- Data to examine -
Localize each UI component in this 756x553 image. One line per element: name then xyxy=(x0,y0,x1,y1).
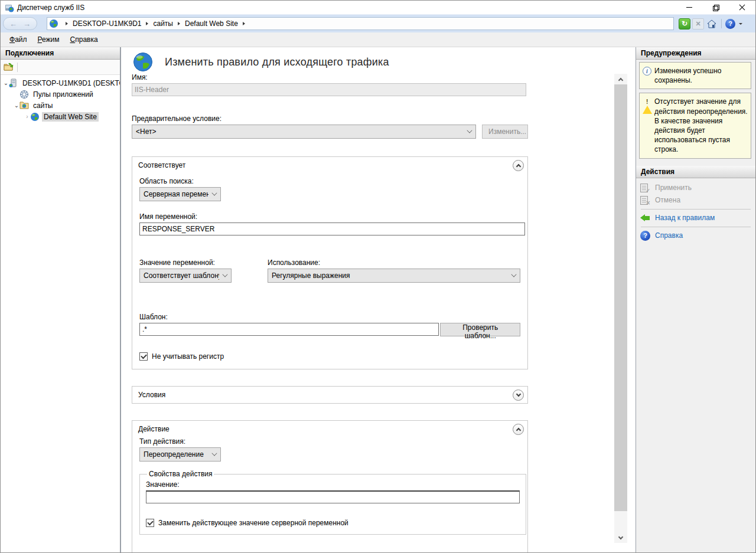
back-to-rules-link[interactable]: Назад к правилам xyxy=(636,212,755,224)
using-label: Использование: xyxy=(268,258,520,267)
conditions-section-header[interactable]: Условия xyxy=(132,387,527,403)
actions-header: Действия xyxy=(636,166,755,178)
chevron-down-icon xyxy=(467,127,472,133)
collapse-button[interactable] xyxy=(513,160,524,171)
close-button[interactable] xyxy=(729,1,755,14)
home-icon[interactable] xyxy=(706,18,718,30)
alert-text: Изменения успешно сохранены. xyxy=(654,66,748,85)
minimize-button[interactable] xyxy=(676,1,702,14)
apply-label: Применить xyxy=(655,184,692,192)
tree-item-sites[interactable]: ⌄ сайты xyxy=(1,100,120,111)
variable-name-label: Имя переменной: xyxy=(139,212,520,221)
toolbar-separator xyxy=(721,19,722,28)
help-dropdown-icon[interactable] xyxy=(739,23,742,25)
back-button[interactable]: ← xyxy=(9,20,17,28)
info-icon: i xyxy=(643,67,651,76)
ignore-case-label: Не учитывать регистр xyxy=(152,352,224,361)
back-to-rules-label: Назад к правилам xyxy=(655,214,715,222)
pattern-field[interactable] xyxy=(139,323,439,336)
tree-item-label: сайты xyxy=(31,101,55,110)
stop-icon: ✕ xyxy=(692,18,704,30)
help-icon[interactable]: ? xyxy=(725,19,735,29)
alerts-header: Предупреждения xyxy=(636,47,755,60)
toolbar-separator xyxy=(17,63,18,72)
match-section: Соответствует Область поиска: Серверная … xyxy=(132,156,528,369)
cancel-label: Отмена xyxy=(655,196,680,204)
apply-icon: ✓ xyxy=(640,184,648,192)
scroll-down-button[interactable] xyxy=(614,532,627,543)
action-type-label: Тип действия: xyxy=(139,437,520,446)
separator xyxy=(641,227,751,227)
using-select[interactable]: Регулярные выражения xyxy=(268,269,520,283)
menu-file[interactable]: Файл xyxy=(4,34,32,45)
connections-panel: Подключения ⌄ DESKTOP-U1MK9D1 (DESKTOP П… xyxy=(1,47,121,553)
help-link[interactable]: ? Справка xyxy=(636,230,755,242)
globe-icon xyxy=(49,19,58,28)
alert-info: i Изменения успешно сохранены. xyxy=(639,62,751,89)
warning-icon xyxy=(643,97,652,114)
action-type-select[interactable]: Переопределение xyxy=(139,447,221,462)
breadcrumb-item-sites[interactable]: сайты xyxy=(153,19,173,28)
replace-value-checkbox[interactable] xyxy=(146,519,154,527)
action-value-field[interactable] xyxy=(146,490,520,503)
using-value: Регулярные выражения xyxy=(272,271,508,280)
name-field xyxy=(132,83,526,96)
scope-select[interactable]: Серверная переменн xyxy=(139,187,221,201)
tree-item-label: Default Web Site xyxy=(42,112,99,122)
action-section-header[interactable]: Действие xyxy=(132,421,527,437)
apply-button[interactable]: ✓ Применить xyxy=(636,182,755,194)
name-label: Имя: xyxy=(132,73,528,81)
precondition-select[interactable]: <Нет> xyxy=(132,125,476,139)
edit-precondition-button[interactable]: Изменить... xyxy=(482,125,528,139)
tree-item-app-pools[interactable]: Пулы приложений xyxy=(1,89,120,100)
forward-button[interactable]: → xyxy=(23,20,31,28)
chevron-up-icon xyxy=(618,77,623,82)
action-section-title: Действие xyxy=(138,425,513,433)
chevron-down-icon xyxy=(516,391,520,396)
collapse-button[interactable] xyxy=(513,424,524,435)
match-section-title: Соответствует xyxy=(138,161,513,169)
breadcrumb-item-server[interactable]: DESKTOP-U1MK9D1 xyxy=(73,19,141,28)
app-pools-icon xyxy=(19,90,30,99)
restore-button[interactable] xyxy=(702,1,729,14)
site-globe-icon xyxy=(30,112,40,122)
variable-value-value: Соответствует шаблону xyxy=(144,271,219,280)
menu-help[interactable]: Справка xyxy=(65,34,103,45)
close-icon xyxy=(739,4,745,11)
variable-value-select[interactable]: Соответствует шаблону xyxy=(139,269,232,283)
separator xyxy=(641,209,751,210)
ignore-case-checkbox[interactable] xyxy=(139,352,148,361)
tree-item-server[interactable]: ⌄ DESKTOP-U1MK9D1 (DESKTOP xyxy=(1,77,120,89)
help-label: Справка xyxy=(655,231,683,240)
server-icon xyxy=(9,78,19,88)
variable-name-field[interactable] xyxy=(139,222,525,235)
menu-bar: Файл Режим Справка xyxy=(1,32,755,47)
cancel-button[interactable]: ✕ Отмена xyxy=(636,194,755,207)
test-pattern-button[interactable]: Проверить шаблон... xyxy=(440,323,520,336)
alert-text: Отсутствует значение для действия переоп… xyxy=(654,97,748,154)
alert-warning: Отсутствует значение для действия переоп… xyxy=(639,93,751,158)
app-icon xyxy=(5,3,14,12)
save-connection-icon[interactable] xyxy=(4,63,14,71)
scope-label: Область поиска: xyxy=(139,177,520,185)
chevron-down-icon[interactable]: ⌄ xyxy=(3,80,9,86)
restore-icon xyxy=(713,5,719,11)
scrollbar-thumb[interactable] xyxy=(614,84,627,511)
chevron-down-icon[interactable]: ⌄ xyxy=(14,102,19,109)
menu-view[interactable]: Режим xyxy=(32,34,65,45)
content-panel: Изменить правило для исходящего трафика … xyxy=(121,47,636,553)
breadcrumb-item-default-web-site[interactable]: Default Web Site xyxy=(185,19,238,28)
tree-item-default-web-site[interactable]: › Default Web Site xyxy=(1,111,120,122)
scroll-up-button[interactable] xyxy=(614,74,627,84)
chevron-right-icon[interactable]: › xyxy=(24,113,30,120)
expand-button[interactable] xyxy=(513,390,524,401)
breadcrumb[interactable]: DESKTOP-U1MK9D1 сайты Default Web Site xyxy=(47,17,674,30)
back-arrow-icon xyxy=(640,214,645,221)
scope-value: Серверная переменн xyxy=(144,190,208,198)
connections-header: Подключения xyxy=(1,47,120,60)
match-section-header[interactable]: Соответствует xyxy=(132,157,527,174)
actions-list: ✓ Применить ✕ Отмена Назад к правилам ? … xyxy=(636,178,755,242)
scrollbar[interactable] xyxy=(614,74,627,543)
help-icon: ? xyxy=(640,231,650,241)
refresh-icon[interactable]: ↻ xyxy=(679,18,690,30)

- About this task -
Search the records for lines holding the word "globe", then copy each line you find.

- Solution for this problem -
globe-icon xyxy=(49,19,58,28)
site-globe-icon xyxy=(30,112,40,122)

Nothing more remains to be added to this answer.